Oracle Cloud Free Tier (Recommended)

Oracle Cloud's Always Free tier gives you a permanent server that never sleeps, never expires, and costs nothing. Unlike other free hosting options, your data stays on local disk (no external database needed) and your server responds instantly — no cold starts.

Why Oracle Cloud?

• Genuinely free — the credit card is for identity verification only.

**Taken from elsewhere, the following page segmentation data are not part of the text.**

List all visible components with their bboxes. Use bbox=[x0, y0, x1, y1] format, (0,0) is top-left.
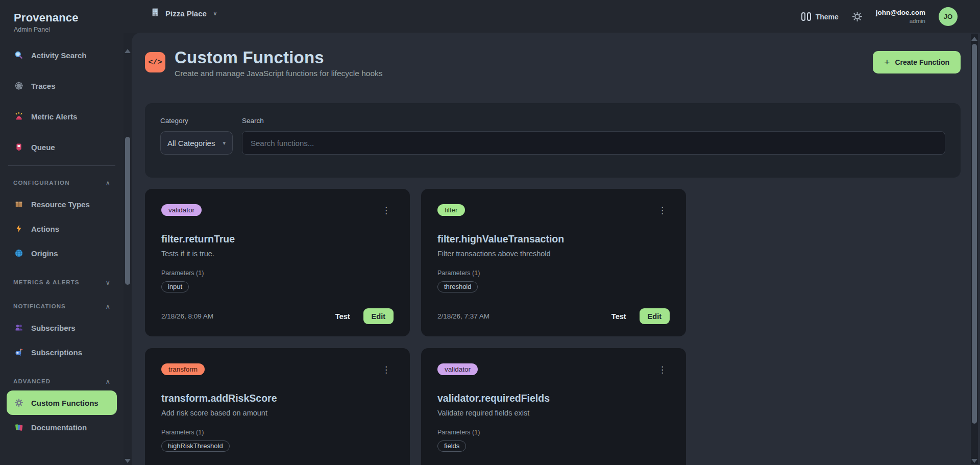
sidebar-section-advanced[interactable]: ADVANCED ∧ bbox=[7, 374, 117, 388]
sidebar-item-label: Activity Search bbox=[31, 51, 86, 60]
sidebar-section-notifications[interactable]: NOTIFICATIONS ∧ bbox=[7, 299, 117, 313]
mailbox-icon bbox=[13, 348, 24, 357]
main-panel: </> Custom Functions Create and manage J… bbox=[132, 33, 980, 465]
scroll-up-arrow[interactable] bbox=[125, 49, 131, 53]
function-card: validator ⋮ filter.returnTrue Tests if i… bbox=[145, 189, 410, 336]
function-card: validator ⋮ validator.requiredFields Val… bbox=[421, 348, 686, 465]
sidebar-item-label: Traces bbox=[31, 82, 56, 90]
sidebar-item-label: Resource Types bbox=[31, 200, 90, 209]
function-card: transform ⋮ transform.addRiskScore Add r… bbox=[145, 348, 410, 465]
sidebar-item-activity-search[interactable]: Activity Search bbox=[7, 43, 117, 67]
category-badge: validator bbox=[161, 204, 202, 216]
sidebar-item-queue[interactable]: Queue bbox=[7, 135, 117, 159]
test-button[interactable]: Test bbox=[611, 312, 626, 321]
function-description: Tests if it is true. bbox=[161, 250, 394, 258]
books-icon bbox=[13, 423, 24, 432]
chevron-up-icon: ∧ bbox=[105, 378, 110, 385]
sidebar-scrollbar bbox=[124, 49, 131, 464]
sidebar-divider bbox=[8, 165, 115, 166]
sidebar-scrollbar-thumb[interactable] bbox=[125, 137, 130, 285]
settings-gear-icon[interactable] bbox=[852, 11, 863, 22]
kebab-menu-icon[interactable]: ⋮ bbox=[658, 365, 667, 374]
category-label: Category bbox=[160, 117, 233, 125]
function-name: transform.addRiskScore bbox=[161, 393, 394, 404]
sidebar-item-label: Actions bbox=[31, 225, 59, 233]
page-title: Custom Functions bbox=[175, 48, 383, 67]
sidebar-item-label: Subscriptions bbox=[31, 348, 82, 357]
org-name: Pizza Place bbox=[165, 9, 207, 18]
brand-subtitle: Admin Panel bbox=[14, 26, 124, 33]
function-card: filter ⋮ filter.highValueTransaction Fil… bbox=[421, 189, 686, 336]
theme-toggle[interactable]: Theme bbox=[801, 12, 839, 21]
magnifier-icon bbox=[13, 51, 24, 60]
sidebar-item-label: Queue bbox=[31, 143, 55, 152]
package-icon bbox=[13, 200, 24, 209]
sidebar-item-label: Subscribers bbox=[31, 324, 76, 332]
main-scrollbar bbox=[971, 34, 978, 464]
scroll-down-arrow[interactable] bbox=[971, 459, 977, 463]
postbox-icon bbox=[13, 142, 24, 152]
caret-down-icon: ▾ bbox=[223, 140, 226, 146]
sidebar: Provenance Admin Panel Activity Search T… bbox=[0, 0, 124, 465]
sidebar-section-metrics-alerts[interactable]: METRICS & ALERTS ∨ bbox=[7, 275, 117, 289]
updated-timestamp: 2/18/26, 8:09 AM bbox=[161, 312, 213, 320]
org-switcher[interactable]: Pizza Place ∨ bbox=[150, 7, 217, 19]
sidebar-item-origins[interactable]: Origins bbox=[7, 241, 117, 265]
edit-button[interactable]: Edit bbox=[640, 308, 670, 324]
sidebar-item-traces[interactable]: Traces bbox=[7, 74, 117, 98]
chevron-down-icon: ∨ bbox=[213, 10, 217, 17]
sidebar-item-subscriptions[interactable]: Subscriptions bbox=[7, 340, 117, 364]
filter-bar: Category All Categories ▾ Search bbox=[145, 103, 961, 178]
parameter-pill: threshold bbox=[437, 281, 478, 292]
theme-columns-icon bbox=[801, 12, 811, 21]
scroll-up-arrow[interactable] bbox=[971, 37, 977, 41]
sidebar-item-actions[interactable]: Actions bbox=[7, 216, 117, 241]
sidebar-item-label: Metric Alerts bbox=[31, 112, 77, 121]
category-value: All Categories bbox=[167, 139, 215, 148]
create-function-button[interactable]: + Create Function bbox=[873, 51, 961, 74]
brand: Provenance Admin Panel bbox=[0, 0, 124, 33]
sidebar-item-resource-types[interactable]: Resource Types bbox=[7, 192, 117, 216]
gear-icon bbox=[13, 398, 24, 407]
parameter-pill: fields bbox=[437, 440, 466, 452]
user-role: admin bbox=[876, 17, 925, 25]
parameters-label: Parameters (1) bbox=[161, 270, 394, 277]
sidebar-item-metric-alerts[interactable]: Metric Alerts bbox=[7, 104, 117, 129]
people-icon bbox=[13, 323, 24, 332]
function-description: Validate required fields exist bbox=[437, 409, 670, 417]
spider-web-icon bbox=[13, 81, 24, 90]
sidebar-item-custom-functions[interactable]: Custom Functions bbox=[7, 390, 117, 415]
function-name: filter.highValueTransaction bbox=[437, 233, 670, 245]
category-badge: filter bbox=[437, 204, 465, 216]
parameter-pill: highRiskThreshold bbox=[161, 440, 230, 452]
brand-name: Provenance bbox=[14, 11, 124, 25]
avatar[interactable]: JO bbox=[939, 7, 958, 26]
building-icon bbox=[150, 7, 160, 19]
sidebar-item-label: Documentation bbox=[31, 423, 87, 432]
sidebar-item-documentation[interactable]: Documentation bbox=[7, 415, 117, 439]
parameters-label: Parameters (1) bbox=[161, 429, 394, 436]
sidebar-nav: Activity Search Traces Metric Alerts bbox=[0, 43, 124, 439]
kebab-menu-icon[interactable]: ⋮ bbox=[658, 206, 667, 215]
sidebar-item-label: Custom Functions bbox=[31, 399, 99, 407]
main-scrollbar-thumb[interactable] bbox=[972, 44, 977, 424]
user-info: john@doe.com admin bbox=[876, 9, 925, 25]
updated-timestamp: 2/18/26, 7:37 AM bbox=[437, 312, 489, 320]
chevron-up-icon: ∧ bbox=[105, 179, 110, 187]
sidebar-section-configuration[interactable]: CONFIGURATION ∧ bbox=[7, 176, 117, 190]
code-icon: </> bbox=[145, 52, 165, 72]
function-description: Add risk score based on amount bbox=[161, 409, 394, 417]
siren-icon bbox=[13, 112, 24, 121]
edit-button[interactable]: Edit bbox=[363, 308, 394, 324]
search-input[interactable] bbox=[242, 131, 945, 155]
test-button[interactable]: Test bbox=[335, 312, 350, 321]
scroll-down-arrow[interactable] bbox=[125, 459, 131, 463]
kebab-menu-icon[interactable]: ⋮ bbox=[382, 206, 390, 215]
kebab-menu-icon[interactable]: ⋮ bbox=[382, 365, 390, 374]
sidebar-item-label: Origins bbox=[31, 249, 58, 258]
sidebar-item-subscribers[interactable]: Subscribers bbox=[7, 315, 117, 340]
lightning-icon bbox=[13, 224, 24, 233]
function-cards-grid: validator ⋮ filter.returnTrue Tests if i… bbox=[145, 189, 961, 465]
category-dropdown[interactable]: All Categories ▾ bbox=[160, 131, 233, 155]
chevron-up-icon: ∧ bbox=[105, 303, 110, 310]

You will not be charged.
• Never sleeps — your server is always on, always responsive
• Local SQLite — no external database service needed (no Turso, no connection strings)
• 47 GB disk — more than enough for Crow and all your data
• 10 TB/month bandwidth — more than most paid plans

Step 1: Create an Oracle Cloud Account

1. Go to cloud.oracle.com and click Sign Up
2. Enter your email and create a password
3. You'll need a credit card for verification — Oracle uses this to confirm you're a real person. The Always Free tier is genuinely free and you will not be charged.
4. Select your home region — pick the one closest to you for the lowest latency. This cannot be changed later.
5. Wait for your account to be provisioned (usually a few minutes)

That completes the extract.